Information
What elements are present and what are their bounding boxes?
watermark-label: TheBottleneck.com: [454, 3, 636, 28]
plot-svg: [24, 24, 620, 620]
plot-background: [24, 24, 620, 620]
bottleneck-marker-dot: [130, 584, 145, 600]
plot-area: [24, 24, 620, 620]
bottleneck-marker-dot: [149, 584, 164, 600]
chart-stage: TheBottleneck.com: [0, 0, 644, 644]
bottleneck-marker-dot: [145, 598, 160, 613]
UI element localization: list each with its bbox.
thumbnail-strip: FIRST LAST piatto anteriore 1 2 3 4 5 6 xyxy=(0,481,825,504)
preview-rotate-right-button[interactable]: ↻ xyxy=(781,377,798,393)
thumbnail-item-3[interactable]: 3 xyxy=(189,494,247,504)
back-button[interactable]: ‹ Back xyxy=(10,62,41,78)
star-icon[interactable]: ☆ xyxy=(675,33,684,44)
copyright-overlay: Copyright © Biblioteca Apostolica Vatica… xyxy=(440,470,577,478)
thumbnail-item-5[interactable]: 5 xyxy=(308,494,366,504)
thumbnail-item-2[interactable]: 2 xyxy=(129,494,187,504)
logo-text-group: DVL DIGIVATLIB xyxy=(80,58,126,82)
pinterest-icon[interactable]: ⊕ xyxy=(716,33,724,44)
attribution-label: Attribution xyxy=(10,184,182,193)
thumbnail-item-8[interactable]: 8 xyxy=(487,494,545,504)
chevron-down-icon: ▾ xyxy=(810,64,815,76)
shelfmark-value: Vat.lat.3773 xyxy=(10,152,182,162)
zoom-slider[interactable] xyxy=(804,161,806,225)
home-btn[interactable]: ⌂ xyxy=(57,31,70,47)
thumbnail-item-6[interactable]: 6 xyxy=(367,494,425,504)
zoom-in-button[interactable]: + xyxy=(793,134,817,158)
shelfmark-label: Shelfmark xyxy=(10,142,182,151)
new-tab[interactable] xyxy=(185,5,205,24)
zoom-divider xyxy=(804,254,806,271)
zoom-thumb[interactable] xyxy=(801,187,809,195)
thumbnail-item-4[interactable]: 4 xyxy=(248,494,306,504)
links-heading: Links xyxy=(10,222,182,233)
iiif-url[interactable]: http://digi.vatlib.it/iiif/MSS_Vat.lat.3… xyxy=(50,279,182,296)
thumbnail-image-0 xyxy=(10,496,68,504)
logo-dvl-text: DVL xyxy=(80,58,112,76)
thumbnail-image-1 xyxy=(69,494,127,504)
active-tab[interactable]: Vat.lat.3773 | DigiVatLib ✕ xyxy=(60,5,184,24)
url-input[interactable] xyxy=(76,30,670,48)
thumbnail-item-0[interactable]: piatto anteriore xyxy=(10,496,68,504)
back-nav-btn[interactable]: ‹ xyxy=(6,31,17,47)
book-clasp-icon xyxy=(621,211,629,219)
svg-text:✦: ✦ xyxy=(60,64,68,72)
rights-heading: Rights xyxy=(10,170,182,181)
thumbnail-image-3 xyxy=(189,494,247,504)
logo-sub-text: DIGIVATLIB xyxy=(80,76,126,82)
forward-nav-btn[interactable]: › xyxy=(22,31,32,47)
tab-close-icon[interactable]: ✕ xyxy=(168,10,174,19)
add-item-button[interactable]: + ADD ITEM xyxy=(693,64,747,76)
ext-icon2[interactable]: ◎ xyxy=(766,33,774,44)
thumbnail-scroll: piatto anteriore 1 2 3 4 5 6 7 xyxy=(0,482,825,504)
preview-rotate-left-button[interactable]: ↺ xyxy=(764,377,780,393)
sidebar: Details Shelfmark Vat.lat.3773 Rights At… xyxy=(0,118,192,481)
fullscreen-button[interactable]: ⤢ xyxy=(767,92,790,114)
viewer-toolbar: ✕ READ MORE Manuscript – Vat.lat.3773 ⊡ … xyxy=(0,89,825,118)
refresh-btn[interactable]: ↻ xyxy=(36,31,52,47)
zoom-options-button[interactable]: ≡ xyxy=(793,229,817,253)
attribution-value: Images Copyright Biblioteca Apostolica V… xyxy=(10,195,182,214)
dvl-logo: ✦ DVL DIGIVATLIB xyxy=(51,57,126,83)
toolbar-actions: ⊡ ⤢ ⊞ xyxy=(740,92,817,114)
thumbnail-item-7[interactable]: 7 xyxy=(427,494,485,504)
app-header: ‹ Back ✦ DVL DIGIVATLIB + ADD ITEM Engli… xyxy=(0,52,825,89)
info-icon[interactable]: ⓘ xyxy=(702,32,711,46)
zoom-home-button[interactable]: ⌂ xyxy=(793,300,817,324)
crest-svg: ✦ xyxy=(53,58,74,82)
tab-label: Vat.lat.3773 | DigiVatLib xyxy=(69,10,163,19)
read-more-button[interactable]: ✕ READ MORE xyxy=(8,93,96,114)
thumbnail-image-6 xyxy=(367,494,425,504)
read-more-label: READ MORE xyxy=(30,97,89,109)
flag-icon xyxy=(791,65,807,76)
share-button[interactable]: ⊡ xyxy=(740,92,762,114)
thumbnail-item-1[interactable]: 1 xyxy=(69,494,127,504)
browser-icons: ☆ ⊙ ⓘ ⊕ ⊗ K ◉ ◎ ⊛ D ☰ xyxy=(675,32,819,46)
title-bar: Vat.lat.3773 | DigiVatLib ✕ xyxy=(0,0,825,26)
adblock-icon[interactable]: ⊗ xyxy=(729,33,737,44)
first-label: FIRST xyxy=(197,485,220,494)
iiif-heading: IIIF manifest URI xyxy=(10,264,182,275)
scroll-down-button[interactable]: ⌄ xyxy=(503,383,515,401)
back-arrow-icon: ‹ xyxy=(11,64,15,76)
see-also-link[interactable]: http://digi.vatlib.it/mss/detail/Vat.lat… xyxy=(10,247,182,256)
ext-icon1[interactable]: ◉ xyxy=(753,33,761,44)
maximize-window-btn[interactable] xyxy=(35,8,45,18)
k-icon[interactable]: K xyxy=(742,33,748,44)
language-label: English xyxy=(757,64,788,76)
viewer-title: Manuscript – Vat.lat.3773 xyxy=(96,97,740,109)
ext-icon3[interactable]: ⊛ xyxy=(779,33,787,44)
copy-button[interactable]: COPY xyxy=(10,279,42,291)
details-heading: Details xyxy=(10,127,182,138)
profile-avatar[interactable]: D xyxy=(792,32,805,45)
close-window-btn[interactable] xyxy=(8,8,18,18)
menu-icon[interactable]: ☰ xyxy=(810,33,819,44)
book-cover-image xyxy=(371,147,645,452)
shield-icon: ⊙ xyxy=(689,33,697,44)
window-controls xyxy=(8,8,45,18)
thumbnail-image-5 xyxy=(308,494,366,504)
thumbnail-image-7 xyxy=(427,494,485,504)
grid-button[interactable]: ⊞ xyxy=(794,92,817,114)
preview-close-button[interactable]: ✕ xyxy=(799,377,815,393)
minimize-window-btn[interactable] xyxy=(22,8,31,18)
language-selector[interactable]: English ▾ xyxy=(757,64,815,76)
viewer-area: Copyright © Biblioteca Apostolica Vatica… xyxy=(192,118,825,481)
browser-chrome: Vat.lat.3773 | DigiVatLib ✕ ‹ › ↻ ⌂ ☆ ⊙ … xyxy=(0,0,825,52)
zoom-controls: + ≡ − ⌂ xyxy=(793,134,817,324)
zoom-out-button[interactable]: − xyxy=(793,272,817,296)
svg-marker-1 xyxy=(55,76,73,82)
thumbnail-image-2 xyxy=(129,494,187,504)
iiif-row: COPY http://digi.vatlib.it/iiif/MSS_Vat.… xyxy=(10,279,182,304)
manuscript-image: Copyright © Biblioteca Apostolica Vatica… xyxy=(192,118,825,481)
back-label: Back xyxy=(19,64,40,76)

Aim of the exercise
Read through the entries above, and wherever a line holds the string "MORE", copy it.

Solution to this exercise
viewer-toolbar: ✕ READ MORE Manuscript – Vat.lat.3773 ⊡ … xyxy=(0,89,825,118)
read-more-button[interactable]: ✕ READ MORE xyxy=(8,93,96,114)
read-more-label: READ MORE xyxy=(30,97,89,109)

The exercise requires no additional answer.